WORK ORDER
Look through the entries below and count every line in which "technique" appears; reply with the number only.

Dataset records:
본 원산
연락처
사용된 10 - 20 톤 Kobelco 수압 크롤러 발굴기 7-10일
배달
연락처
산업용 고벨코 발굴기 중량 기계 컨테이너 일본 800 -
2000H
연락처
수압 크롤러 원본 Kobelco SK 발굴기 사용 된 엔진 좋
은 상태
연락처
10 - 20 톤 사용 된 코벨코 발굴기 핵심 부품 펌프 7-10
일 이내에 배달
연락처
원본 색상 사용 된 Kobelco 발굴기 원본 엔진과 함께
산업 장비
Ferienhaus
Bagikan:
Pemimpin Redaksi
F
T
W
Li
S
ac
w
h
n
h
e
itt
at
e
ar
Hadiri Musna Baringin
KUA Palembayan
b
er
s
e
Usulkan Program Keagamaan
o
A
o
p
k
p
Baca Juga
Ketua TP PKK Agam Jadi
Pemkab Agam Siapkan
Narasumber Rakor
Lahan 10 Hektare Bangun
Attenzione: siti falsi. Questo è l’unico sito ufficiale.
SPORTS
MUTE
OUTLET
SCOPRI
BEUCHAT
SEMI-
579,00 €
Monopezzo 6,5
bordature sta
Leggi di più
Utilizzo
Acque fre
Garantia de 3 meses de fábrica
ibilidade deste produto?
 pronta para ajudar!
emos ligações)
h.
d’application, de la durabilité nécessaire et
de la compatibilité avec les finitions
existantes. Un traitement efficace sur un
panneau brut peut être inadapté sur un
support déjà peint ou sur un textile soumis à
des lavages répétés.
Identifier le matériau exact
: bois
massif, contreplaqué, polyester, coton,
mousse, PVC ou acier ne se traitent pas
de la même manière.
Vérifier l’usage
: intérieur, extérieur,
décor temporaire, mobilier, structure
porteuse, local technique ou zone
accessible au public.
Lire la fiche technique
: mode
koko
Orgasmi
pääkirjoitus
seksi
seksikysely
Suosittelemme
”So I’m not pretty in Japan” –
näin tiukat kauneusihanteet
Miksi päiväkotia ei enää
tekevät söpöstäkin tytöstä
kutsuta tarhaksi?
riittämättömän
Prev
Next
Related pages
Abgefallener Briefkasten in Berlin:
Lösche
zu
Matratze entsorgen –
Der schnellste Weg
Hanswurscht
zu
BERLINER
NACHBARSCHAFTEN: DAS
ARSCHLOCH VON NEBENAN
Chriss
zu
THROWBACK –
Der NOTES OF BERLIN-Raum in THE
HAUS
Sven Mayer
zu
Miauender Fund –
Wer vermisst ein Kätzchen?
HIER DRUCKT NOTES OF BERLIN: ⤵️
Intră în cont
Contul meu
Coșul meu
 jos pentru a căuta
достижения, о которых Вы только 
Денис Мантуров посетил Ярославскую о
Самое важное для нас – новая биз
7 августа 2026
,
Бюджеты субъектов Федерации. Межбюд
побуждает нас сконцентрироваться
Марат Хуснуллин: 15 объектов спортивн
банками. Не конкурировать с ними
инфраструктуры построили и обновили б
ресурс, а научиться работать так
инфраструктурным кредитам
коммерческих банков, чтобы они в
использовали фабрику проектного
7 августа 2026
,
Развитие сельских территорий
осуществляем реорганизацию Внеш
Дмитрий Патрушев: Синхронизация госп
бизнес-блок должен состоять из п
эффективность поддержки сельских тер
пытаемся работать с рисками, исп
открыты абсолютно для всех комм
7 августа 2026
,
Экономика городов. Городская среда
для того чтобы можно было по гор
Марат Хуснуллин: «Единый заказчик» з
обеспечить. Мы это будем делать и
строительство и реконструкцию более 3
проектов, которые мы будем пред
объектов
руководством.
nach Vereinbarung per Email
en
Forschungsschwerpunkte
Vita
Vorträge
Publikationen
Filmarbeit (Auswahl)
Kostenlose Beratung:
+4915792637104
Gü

ANSWER BELOW
2